Using Gwen to expose Brock was a masterful touch at the hands of Bendis. It also throws us all for a bit of a loop. The wild-girl exterior Gwen seems to flaunt would make it seem like she'd be a bit more willing to go with a "sophisticated" college guy. Suddenly, she's broken out of a stereotype many readers placed her in, and emerged from it with a bit more complexity, which she'll need to stay in the story as often as she is.
Strangely enough, the only character that seemed a little out of his element was Peter himself. I was not convinced that this long speech about the suit's destructive potential was being given by a fifteen year old who just got zapped by who knows how many kilowatts of electricity...even if that zapped teen happens to be Spider-Man. Of course, that may be the point...that somehow, Peter is channeling his own father's reluctance, trying to pry another Brock from the brink.
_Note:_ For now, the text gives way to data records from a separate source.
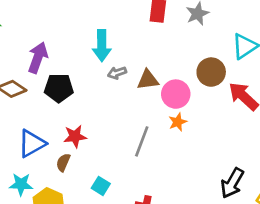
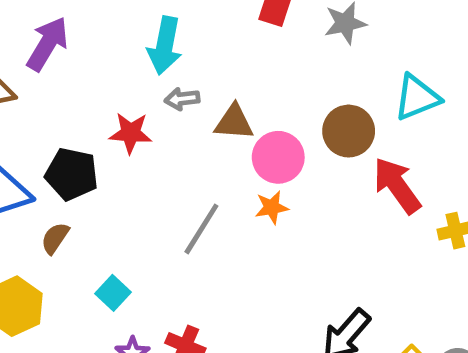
black pentagon: (59, 88) -> (72, 174), moved
red star: (75, 136) -> (131, 133), moved

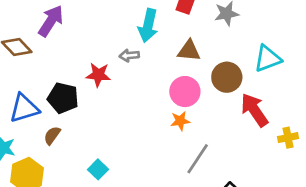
cyan arrow: (165, 46) -> (148, 26), moved
brown triangle: (234, 122) -> (189, 51), moved
gray line: (201, 229) -> (198, 159), moved
cyan square: (113, 293) -> (98, 169), moved

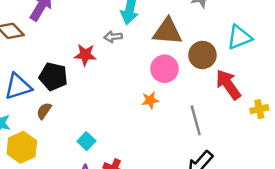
brown triangle: (189, 51) -> (167, 31), size x1.4
orange star: (180, 121) -> (150, 100), moved
gray line: (198, 159) -> (196, 120), moved, turned -48

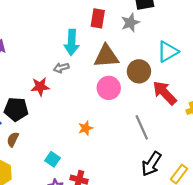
orange star: (150, 100) -> (86, 128), moved

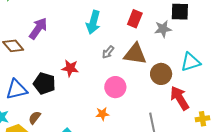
cyan arrow: (72, 42) -> (93, 22), moved
gray arrow: (61, 68) -> (108, 52), moved, turned -48
pink circle: (109, 88) -> (115, 87), moved
brown semicircle: (13, 139) -> (35, 118), moved

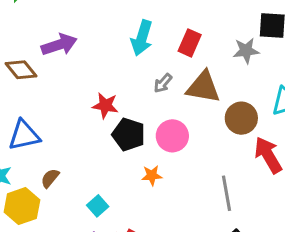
red rectangle: (135, 19) -> (190, 43), moved
purple arrow: (38, 28) -> (59, 45), turned 35
black pentagon: (44, 83) -> (129, 134), moved

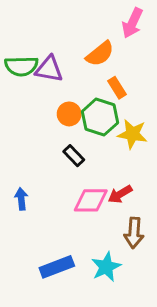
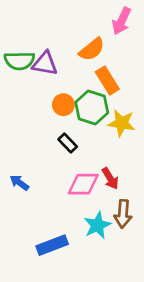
orange rectangle: (117, 88) -> (107, 81), size x1.4
red arrow: (120, 194) -> (110, 178), turned -90
blue arrow: (21, 199) -> (19, 183), turned -48
cyan star: (106, 267) -> (97, 225), moved

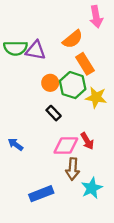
pink arrow: (122, 21) -> (96, 17), turned -35
brown arrow: (123, 214) -> (73, 169), moved
cyan star: (97, 225) -> (92, 188), moved

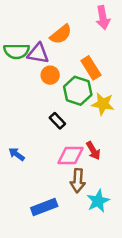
orange semicircle: (73, 39) -> (61, 34), moved
orange circle: (50, 83) -> (50, 75), moved

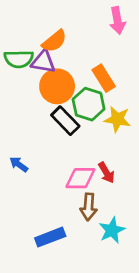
orange semicircle: (61, 34) -> (54, 41), moved
orange circle: (50, 75) -> (57, 86), size x1.6
black rectangle: (57, 121) -> (65, 121), moved, size x1.5
blue arrow: (17, 154) -> (19, 164), moved

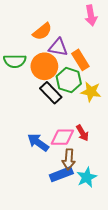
green semicircle: (19, 59) -> (15, 61), moved
purple triangle: (43, 62) -> (58, 47), moved
blue arrow: (19, 164) -> (38, 142), moved, size x1.5
blue rectangle: (50, 237) -> (61, 174), moved

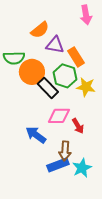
orange circle: (44, 66) -> (32, 72), moved
pink diamond: (62, 137) -> (59, 116), moved

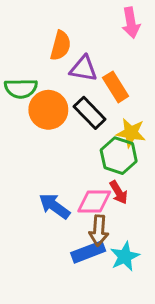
orange semicircle: (40, 30) -> (61, 46), turned -36
green hexagon: (65, 76) -> (119, 156), moved
black rectangle: (48, 88) -> (90, 113), moved
pink diamond: (59, 116) -> (94, 201), moved

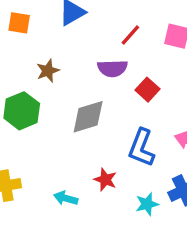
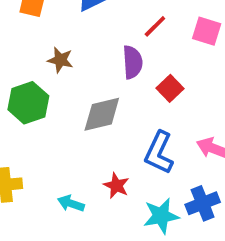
purple semicircle: (112, 68) -> (133, 62), turned -96
brown star: (48, 71) -> (60, 60), turned 30
cyan star: (147, 204) -> (161, 216), size x1.4

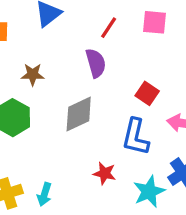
red square: (170, 88) -> (147, 93), moved
cyan arrow: (71, 203) -> (44, 194), moved, turned -80

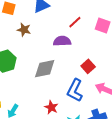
purple semicircle: (96, 63) -> (62, 41), turned -90
brown star: (33, 74) -> (24, 30), moved

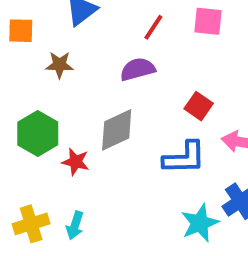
blue L-shape: (75, 90) -> (184, 158), turned -105
red star: (51, 107) -> (76, 162), moved

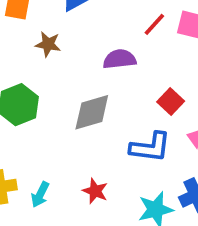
red line: (153, 27) -> (154, 24), moved
red star: (76, 162) -> (95, 191), moved

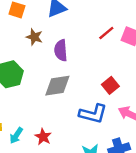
purple semicircle: (119, 59) -> (61, 50), moved, turned -95
red star: (95, 191) -> (43, 137), moved

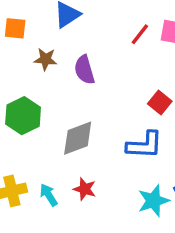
gray diamond: (57, 86) -> (78, 138), moved
cyan arrow: (16, 136) -> (49, 195), turned 126

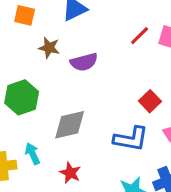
purple semicircle: (84, 70) -> (84, 62), turned -96
cyan arrow: (49, 195) -> (33, 154), moved

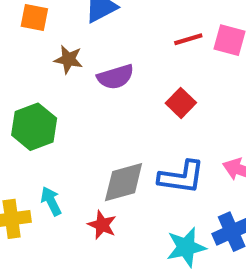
red line: (140, 36) -> (188, 39), turned 30
red square: (150, 101) -> (181, 103), moved
gray diamond: (70, 125) -> (124, 182), moved

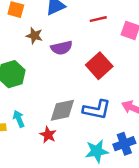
red line: (188, 39) -> (98, 19), moved
red square: (181, 103) -> (99, 66), size x1.5

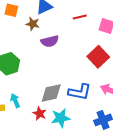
brown star: (34, 36) -> (33, 24), moved
red square: (99, 66) -> (98, 57), moved
cyan star: (97, 151) -> (61, 118), moved

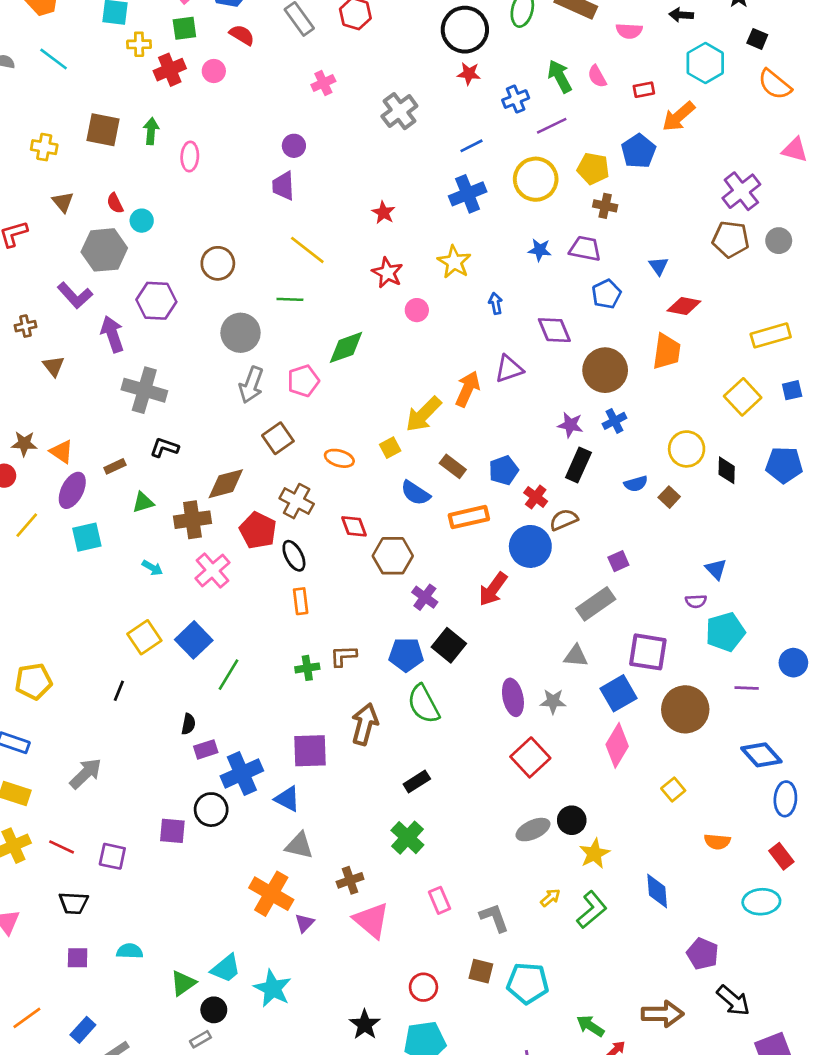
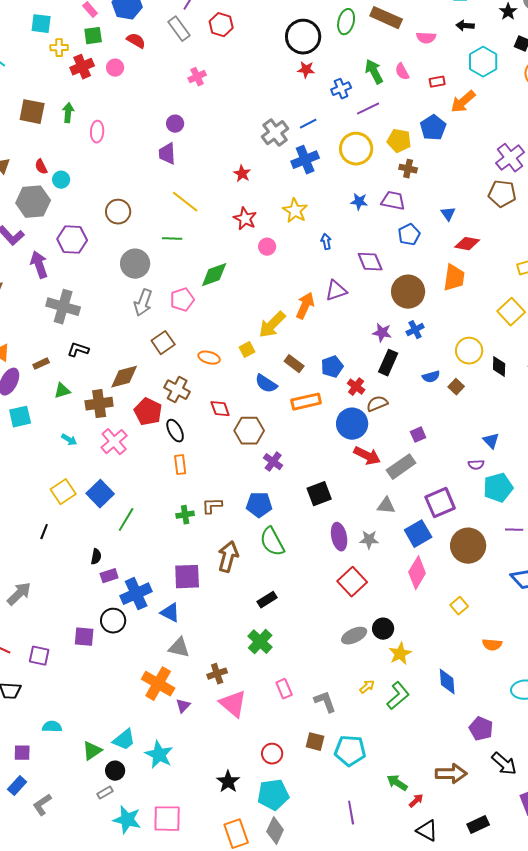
gray cross: (399, 111) -> (275, 133), moved
red arrow: (493, 589) -> (367, 456), moved, turned -100
black square: (449, 645) -> (319, 494), moved, turned 30
purple square: (648, 652) -> (440, 503), turned -32
purple square: (78, 958) -> (22, 753), moved

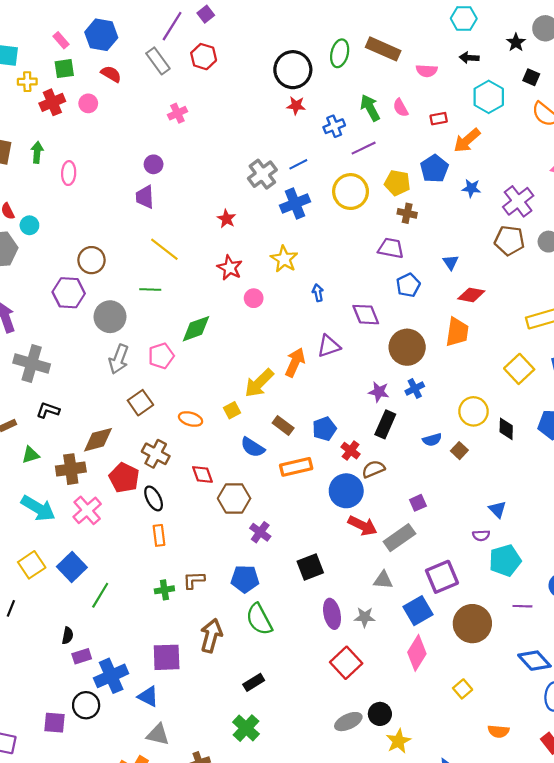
blue star: (359, 202) -> (471, 188), moved
purple hexagon: (72, 240) -> (69, 293), moved
cyan arrow: (69, 440) -> (38, 508), size x2.0

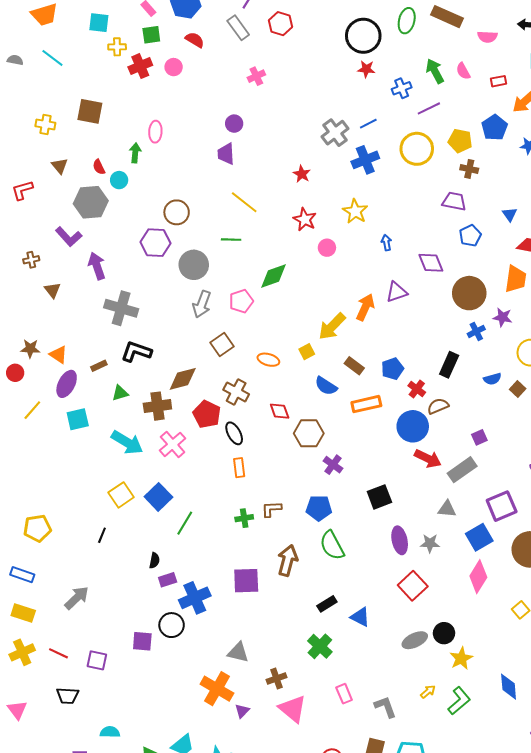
green arrow: (37, 152) -> (135, 153), moved
purple star: (379, 392) -> (503, 317), moved
black L-shape: (48, 410) -> (136, 352), size x1.4
blue triangle: (148, 697) -> (360, 617), moved

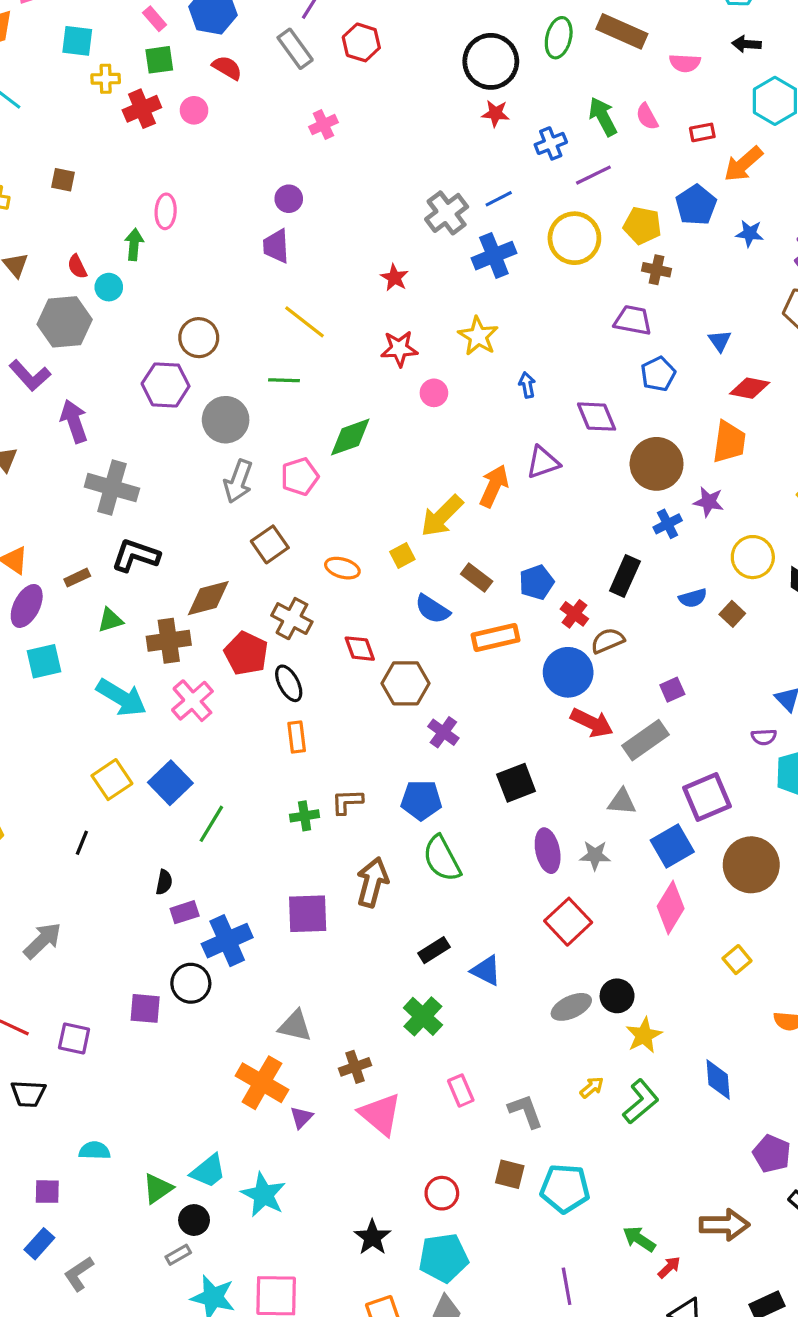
brown square: (90, 111) -> (63, 180), size x0.6
red star: (305, 219) -> (399, 349), turned -30

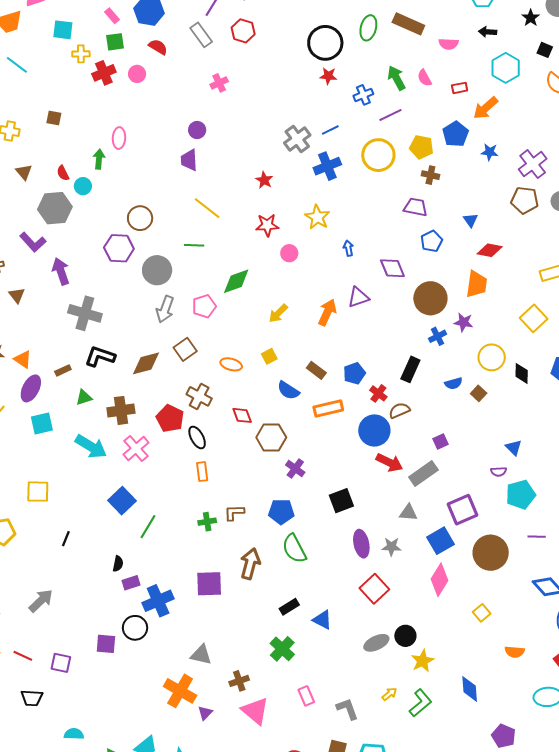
yellow arrow: (442, 516) -> (278, 313), moved, size x0.7
brown diamond: (208, 598) -> (146, 363), moved
yellow square: (112, 780) -> (38, 492), moved, turned 35

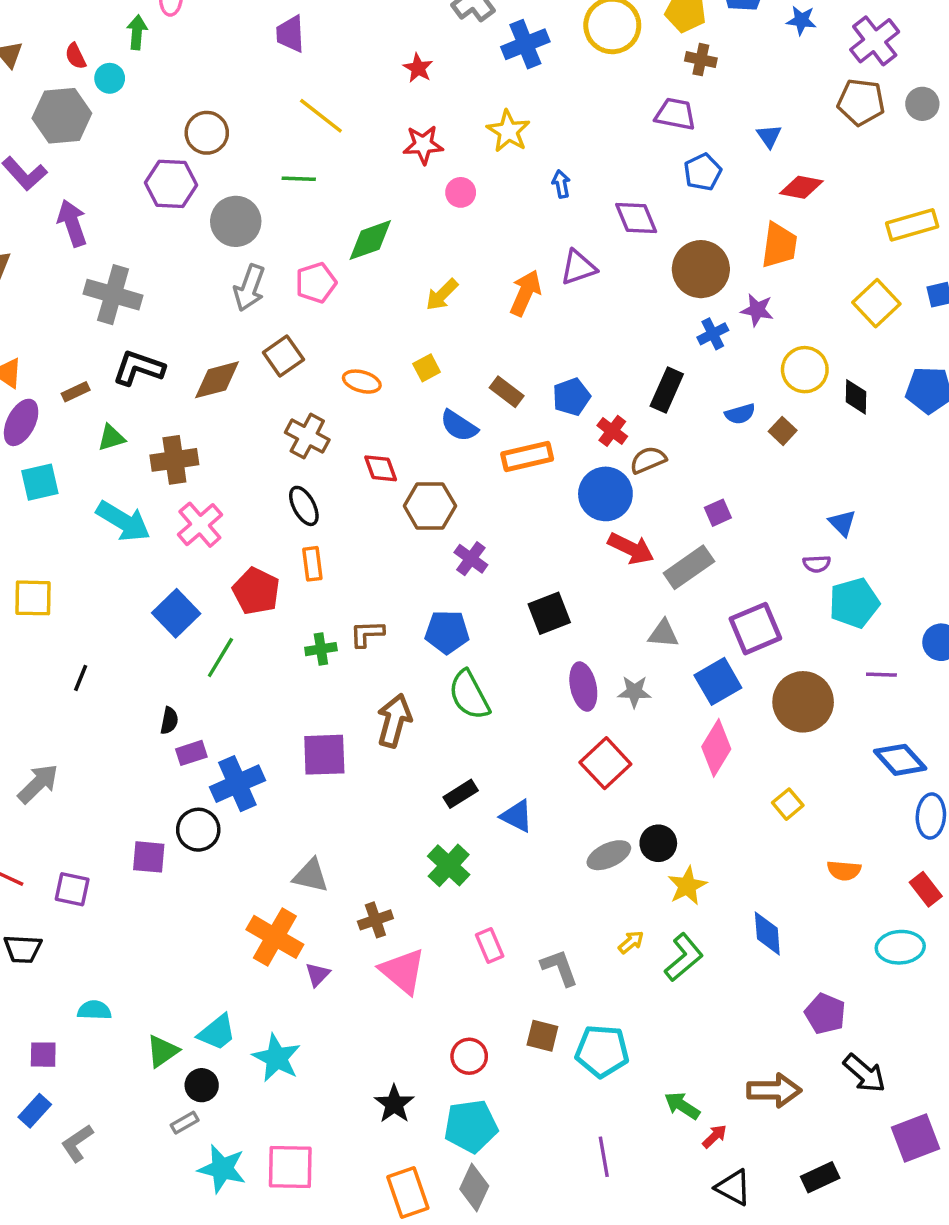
red pentagon: (170, 418) -> (256, 591), moved

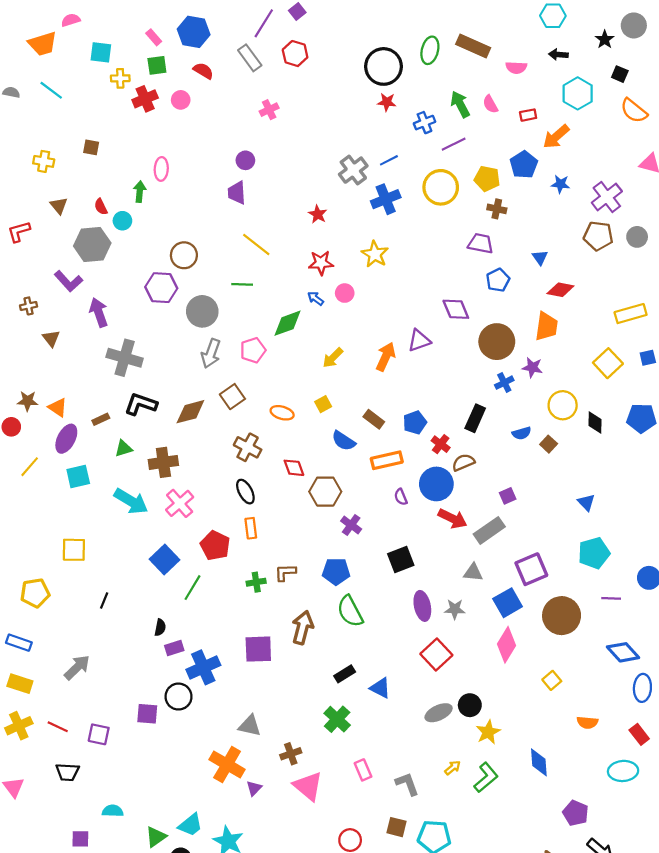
blue arrow: (561, 184) -> (316, 298), moved, turned -42
purple semicircle: (817, 564) -> (401, 497), moved, turned 70

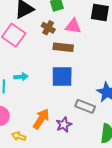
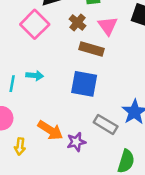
pink triangle: (73, 26) -> (108, 26), turned 36
orange arrow: (41, 119) -> (50, 130), turned 80
yellow arrow: (19, 136) -> (20, 146), turned -112

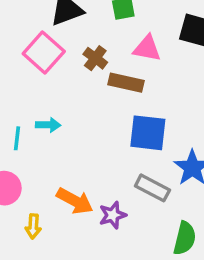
brown cross: (78, 22) -> (95, 58), moved
pink triangle: (108, 26) -> (147, 48), turned -40
blue square: (84, 84) -> (148, 133), moved

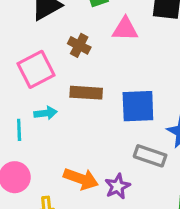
pink square: (44, 53) -> (36, 69), moved, turned 30
brown rectangle: (126, 83) -> (86, 93), moved

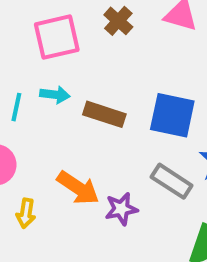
brown rectangle: (86, 93) -> (104, 114), moved

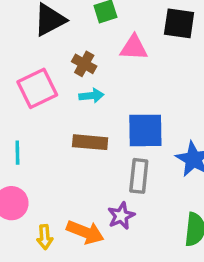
cyan arrow: (55, 95) -> (91, 96), moved
gray rectangle: (172, 181) -> (139, 176), moved, turned 76
orange arrow: (78, 188) -> (85, 232), moved

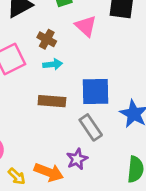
pink triangle: (134, 48) -> (86, 26), turned 40
gray rectangle: (139, 176) -> (91, 127), turned -40
yellow arrow: (45, 237) -> (17, 176), turned -42

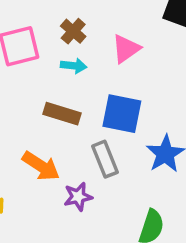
pink triangle: (86, 26) -> (126, 49), moved, turned 30
orange arrow: (49, 172) -> (41, 166), moved

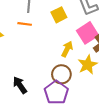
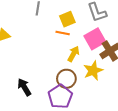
orange line: (25, 24) -> (63, 33), moved

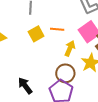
yellow square: (67, 19) -> (36, 34), moved

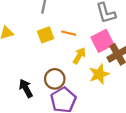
brown circle: (65, 73) -> (55, 79), moved

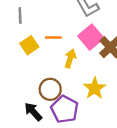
yellow star: (99, 74) -> (95, 88), moved
black arrow: (26, 88) -> (33, 112), moved

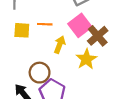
yellow square: (29, 45) -> (22, 30), turned 35
yellow star: (95, 88) -> (86, 59), moved

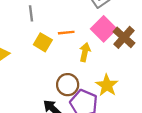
yellow square: (22, 30) -> (43, 42), turned 35
yellow star: (86, 59) -> (107, 85), moved

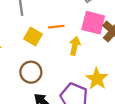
pink square: (104, 29) -> (93, 23), turned -30
brown circle: (68, 85) -> (31, 72), moved

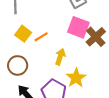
orange line: (56, 27) -> (41, 37), moved, turned -32
yellow arrow: (75, 46) -> (60, 57), moved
Good art, as always, particularly on the pages where Peter, who looks a lot like his father on the fourth panel, dumps his inheritance down an industrial chimney. Also, Eddie looks much more evil in this issue, as well he should, since he sounds and feels a lot more evil. The shadows are rich, perhaps to prepare us for the darkness to come in this story.
This makes some of the artistic pitfalls of the book all the more disappointing. The exchange between Peter and Gwen boasts the same shifts in facial features as the "Ultimatum" issue. Unless, of course, the point is to make Peter look younger and younger as Gwen explains how Nice-Guy-Eddie pulled the wool over his eyes. But I don't buy this explanation, so I'll take points off.
I don't think there are any faults so glaring that this issue deserves less than 4 webs. For the most part, we see great art, and strong characterization for Gwen and Peter, but especially Eddie, whose exterior ugliness will match his outer ugliness. This issue did it's job: making Eddie enough of a piece of garbage to hate without being so one-dimensional that we lose interest. Next issue, we'll likely see Spider-Man and Venom duke it out. Thanks to this issue, I can say: "Bring it on."